Why We Give Friends Better Advice

coffee chats

Your best friend is sitting across from you, sipping a coffee. They’re stuck. They have a difficult decision to make, and don’t know what to do.

So they ask you for advice.

What do you do?

Most likely, you’ve been waiting for them to ask. You’ve got all kinds of opinions to share. You’ve probably already started scripting a response in the back of your head!

Now flip it around:

Imagine yourself facing a difficult leadership decision. Maybe it’s whether to let a long-tenured but underperforming team member go. Or whether to push back on a direction coming from above that you think is wrong.

You don’t make an instant judgment.

Instead, you circle it for weeks.

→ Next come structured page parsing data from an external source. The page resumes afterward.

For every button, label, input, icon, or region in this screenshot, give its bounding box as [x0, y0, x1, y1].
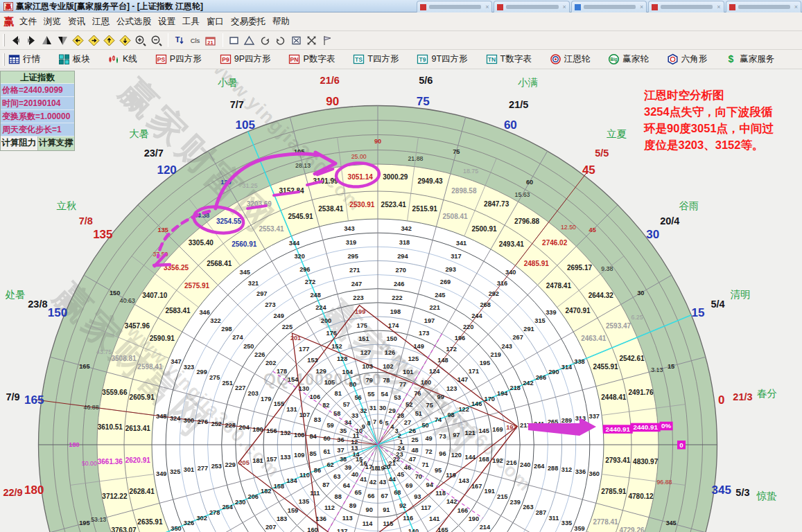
- tool-4-button[interactable]: PSP四方形: [155, 53, 202, 65]
- tool-label: 9P四方形: [234, 53, 271, 65]
- menu-item-3[interactable]: 资讯: [68, 16, 85, 28]
- spiral-cell-107: 107: [299, 411, 310, 418]
- menu-item-10[interactable]: 帮助: [272, 16, 290, 28]
- tool-2-button[interactable]: 板块: [58, 53, 90, 65]
- calc-support-button[interactable]: 计算支撑: [38, 136, 75, 150]
- tool-11-button[interactable]: Big赢家轮: [608, 53, 649, 65]
- spiral-cell-291: 291: [523, 326, 534, 332]
- spiral-cell-34: 34: [345, 419, 352, 426]
- spiral-cell-96: 96: [439, 450, 446, 457]
- tool-6-button[interactable]: PNP数字表: [288, 53, 335, 65]
- cls-button[interactable]: Cls: [188, 33, 202, 48]
- spiral-cell-8: 8: [367, 420, 370, 427]
- nav-forward-button[interactable]: [24, 33, 39, 48]
- tool-12-button[interactable]: 六角形: [667, 53, 708, 65]
- spiral-cell-74: 74: [435, 416, 442, 423]
- tool-8-button[interactable]: T99T四方形: [417, 53, 467, 65]
- diamond-down-button[interactable]: [118, 33, 132, 48]
- spiral-cell-191: 191: [485, 488, 495, 495]
- percent-ring-label-8: 25.00: [351, 153, 367, 160]
- spiral-cell-218: 218: [510, 384, 521, 391]
- play-up-button[interactable]: [40, 33, 54, 48]
- spiral-cell-49: 49: [425, 435, 432, 442]
- calendar-button[interactable]: 21: [203, 33, 218, 48]
- nav-back-button[interactable]: [8, 33, 23, 48]
- spiral-cell-171: 171: [469, 368, 479, 375]
- tool-9-button[interactable]: TNT数字表: [486, 53, 532, 65]
- percent-ring-label-31: 96.88: [656, 479, 672, 486]
- analysis-note-line2: 3254点失守，向下波段循: [644, 105, 773, 118]
- diamond-up-button[interactable]: [102, 33, 116, 48]
- menu-item-8[interactable]: 窗口: [207, 16, 224, 28]
- additive-ring-label-4: 2470.91: [565, 307, 591, 314]
- tool-5-button[interactable]: P99P四方形: [220, 53, 271, 65]
- spiral-cell-23: 23: [396, 451, 403, 458]
- zoom-out-button[interactable]: [149, 33, 164, 48]
- tool-7-button[interactable]: TST四方形: [353, 53, 399, 65]
- flag-tool-button[interactable]: [320, 33, 335, 48]
- solar-term-label-10: 处暑: [6, 289, 26, 300]
- box-x-button[interactable]: [289, 33, 304, 48]
- spiral-cell-204: 204: [238, 424, 250, 431]
- diamond-right-button[interactable]: [87, 33, 101, 48]
- menu-item-6[interactable]: 设置: [158, 16, 175, 28]
- rot-cw-button[interactable]: [258, 33, 272, 48]
- rect-tool-button[interactable]: [227, 33, 241, 48]
- spiral-cell-29: 29: [389, 407, 396, 414]
- play-down-button[interactable]: [55, 33, 70, 48]
- spiral-cell-105: 105: [324, 379, 335, 386]
- panel-coef-row: 变换系数=1.00000: [1, 110, 74, 123]
- spiral-cell-63: 63: [333, 473, 340, 480]
- menu-item-9[interactable]: 交易委托: [231, 16, 265, 28]
- spiral-cell-121: 121: [465, 429, 476, 436]
- spiral-cell-169: 169: [492, 426, 503, 433]
- spiral-cell-314: 314: [561, 364, 573, 371]
- spiral-cell-130: 130: [299, 385, 309, 392]
- degree-ring-label-5: 75: [453, 148, 460, 155]
- date-label-9: 7/8: [79, 215, 93, 227]
- zoom-in-button[interactable]: [133, 33, 148, 48]
- additive-ring-label-3: 2463.41: [581, 335, 607, 342]
- tool-10-button[interactable]: 江恩轮: [550, 53, 591, 65]
- spiral-cell-293: 293: [446, 266, 456, 273]
- percent-ring-label-3: 9.38: [601, 265, 613, 272]
- spiral-cell-41: 41: [360, 476, 367, 483]
- tool-1-button[interactable]: 行情: [8, 53, 40, 65]
- menu-item-7[interactable]: 工具: [182, 16, 200, 28]
- tri-tool-button[interactable]: [242, 33, 256, 48]
- menu-item-1[interactable]: 文件: [19, 16, 37, 28]
- spiral-cell-45: 45: [397, 471, 404, 478]
- move-tool-button[interactable]: [304, 33, 319, 48]
- spiral-cell-147: 147: [457, 376, 468, 383]
- spiral-cell-181: 181: [252, 457, 263, 464]
- period-t-button[interactable]: T: [172, 33, 186, 48]
- additive-ring-label-47: 2793.41: [605, 456, 631, 464]
- diamond-right-icon: [88, 35, 100, 46]
- background-browser-tabs: ×××××: [416, 0, 802, 12]
- spiral-cell-53: 53: [394, 394, 401, 401]
- spiral-cell-97: 97: [453, 432, 460, 438]
- tool-3-button[interactable]: K线: [108, 53, 137, 65]
- rot-ccw-button[interactable]: [273, 33, 288, 48]
- spiral-cell-33: 33: [351, 412, 358, 419]
- spiral-cell-251: 251: [222, 380, 232, 387]
- spiral-cell-172: 172: [446, 346, 457, 353]
- multiplicative-ring-label-26: 3763.07: [111, 526, 137, 532]
- spiral-cell-246: 246: [394, 281, 404, 287]
- spiral-cell-326: 326: [184, 520, 194, 526]
- menu-item-5[interactable]: 公式选股: [116, 16, 151, 28]
- tool-13-button[interactable]: $赢家服务: [725, 53, 774, 65]
- spiral-cell-174: 174: [388, 322, 399, 329]
- gann-wheel-chart[interactable]: 赢家财富网赢家财富网赢家财富网www.yingjia360.comwww.yin…: [0, 69, 802, 532]
- outer-degree-label-345: 345: [712, 484, 731, 497]
- gann-wheel-canvas[interactable]: 赢家财富网赢家财富网赢家财富网www.yingjia360.comwww.yin…: [0, 69, 802, 532]
- additive-ring-label-23: 2613.41: [125, 425, 151, 432]
- menu-item-4[interactable]: 江恩: [92, 16, 110, 28]
- menu-item-2[interactable]: 浏览: [44, 16, 61, 28]
- outer-degree-label-150: 150: [48, 306, 67, 319]
- spiral-cell-253: 253: [211, 463, 222, 470]
- toolbar-grip: [3, 34, 5, 46]
- diamond-left-button[interactable]: [71, 33, 85, 48]
- spiral-cell-230: 230: [235, 499, 245, 506]
- calc-resistance-button[interactable]: 计算阻力: [1, 136, 38, 150]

Waiting, weighing options, going back and forth..

Why is it so much harder?

Emotional Stakes: The Often-Overlooked Decision Factor

When it comes to our friends, we’re happy to share, “Well this is what I would do…”

But when it’s our own decision, we tend to drown in it. The emotional stakes become personal. Fear of being wrong, concern about how others will judge us, loyalty, ego—they all create noise that drowns out our own judgment.

Ironically, the more we care about getting it right, the worse our thinking can get.

Igor Grossmann, a psychologist at the Wisdom and Culture Lab at the University of Waterloo, has spent years studying what he calls wise reasoning—the ability to think with perspective, humility, and an awareness of complexity. 

In a landmark 2014 study with co-author Ethan Kross, Grossmann demonstrated a universal truth: We are consistently better at reasoning clearly about other people’s problems than our own. We give friends better advice than we give ourselves.

This isn’t a character flaw. It’s a well-documented feature of human cognition. 

Solomon’s Paradox: Understanding the Proximity Bias

So why do we show greater wisdom when thinking about other peoples’ dilemmas?

When the problem isn’t about us, we have a greater emotional distance from the problem.

This emotional distance isn’t a weakness—it’s what allows clearer thinking. Grossman and Kross named this Solomon’s Paradox, after the biblical king renowned for his wisdom in judging others’ disputes while making famously poor decisions in his own life.

Emotional proximity can cloud your judgment regardless of age or experience. In fact, the study found no difference in wise reasoning between adults aged 20-40 and those aged 60-80. 

Seniority doesn’t grant immunity from this bias. The judgment you’ve accumulated over a career doesn’t automatically kick in when the stakes are personal.

Everyone is affected by the proximity bias.

Putting It Into Practice: The Advisor Reframe 

The implication of Grossman and Koss’s study is significant: The wisdom you’re looking for isn’t missing. It’s just being blocked by proximity.

One of the best ways to recognize this bias is through a simple self-distancing technique. 

When you’re stuck on a decision, pause and reframe the question:

“What would I tell a trusted friend or colleague to do if they came to me with this exact situation?”

Then actually answer that question as if advising someone else. Speak it out loud or write it down. Externalization matters. Notice what advice comes naturally when you remove yourself as the subject.

Ask yourself:

  • What feels obvious when it’s “their” problem that felt impossible when it was yours?
  • What values or principles came through clearly in your advice?
  • Where did the emotional static go?

For deeper decisions, some leaders find it useful to name the “friend” and imagine a specific peer or former mentor as the person seeking advice. This makes the reframe more concrete and the advice more specific.

This technique helps you emotionally distance from the problem. But it also helps us sidestep several of the biases we discussed in part 2 of this series, making it doubly effective. 

Good judgment isn’t always about gathering more information or thinking harder. Sometimes it’s about changing your vantage point and proximity. The Advisor Reframe is a way to access wisdom you already have—by getting out of your own way long enough to hear it.